Clive Woodward avait tenu à peu près les mêmes propos dans le Daily Mail : « Pourquoi l’avoir viré, les retours étaient très bons à son sujet. » Steve Hansen aussi lui a rendu hommage : « Je reconnais ce que tout le monde reconnaît dans le milieu, il est très fort pour occuper l’espace et trouver le rôle précis de chaque joueur. Je sais que l’Angleterre a voulu le récupérer ces derniers temps. »

Hansen fait allusion au fait qu’en août dernier, une porte s’est ouvert quand Paul Gustard a quitté subitement l’équipe nationale pour aller entraîner les Harlequins.

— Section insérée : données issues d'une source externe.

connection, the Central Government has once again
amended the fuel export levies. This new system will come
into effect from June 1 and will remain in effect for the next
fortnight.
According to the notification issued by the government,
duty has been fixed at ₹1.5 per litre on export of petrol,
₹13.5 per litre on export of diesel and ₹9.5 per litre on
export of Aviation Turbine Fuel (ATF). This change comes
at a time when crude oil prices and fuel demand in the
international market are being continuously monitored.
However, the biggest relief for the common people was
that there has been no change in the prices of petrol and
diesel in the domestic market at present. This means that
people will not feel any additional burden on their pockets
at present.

La RFU a tout de suite tenté une approche pour récupérer Farrell, mais celui-ci a repoussé l’offre pour rester en Irlande. On a dit que Eddie Jones n’était pas enchanté par le fait d’avoir un père et un fils dans son groupe, même si les deux ont toujours vécu ça avec profession­nalisme. Mais Andy Farrell avait prolongé son contrat en mai jusqu’en 2020 avec la fédération irlandaise. Celle-ci ne se serait sans doute pas opposée au départ de son entraîneur-adjoint s’il avait vraiment voulu revenir dans son pays natal. Mais Andy Farrell se sent bien à Dublin et il savait que Joe Schmidt avait de grandes chances de quitter son poste de sélectionn­eur, et qu’il avait de bonnes chances de lui succéder. Devenir numéro 1 quelque part, ce n’est pas rien pour celui qui, finalement n’a été utilisé que comme adjoint depuis dix ans. Du coup Eddie Jones a choisi l’expériment­é Néo-Zélandais John Mitchell pour le seconder. et le pari a été réussi pour Farrell senior. Schmidt a effectivem­ent annoncé son départ après le Mondial 2019. Et Farrell a été nommé pour le remplacer le 26 novembre dernier, une décision prise très rapidement apparemmen­t sans l’ombre d’une hésitation par l’IRFU. Farrell a été récompensé de sa fidélité… à son employeur et à sa famille sportive plus qu’à sa famille biologique. Il se pourrait aussi que Andy Farrell fasse appel à Stuart Lancaster, son ancien patron au sein du XV de la Rose (2012-2015), actuelleme­nt dans le staff du Leinster, mais dont le contrat se termine en juin. Le tandem serait donc reconstitu­é… à l’envers. Les éventuels affronteme­nts avec son fils, ne sont donc pas finis a priori. Ils vont devenir une vraie banalité.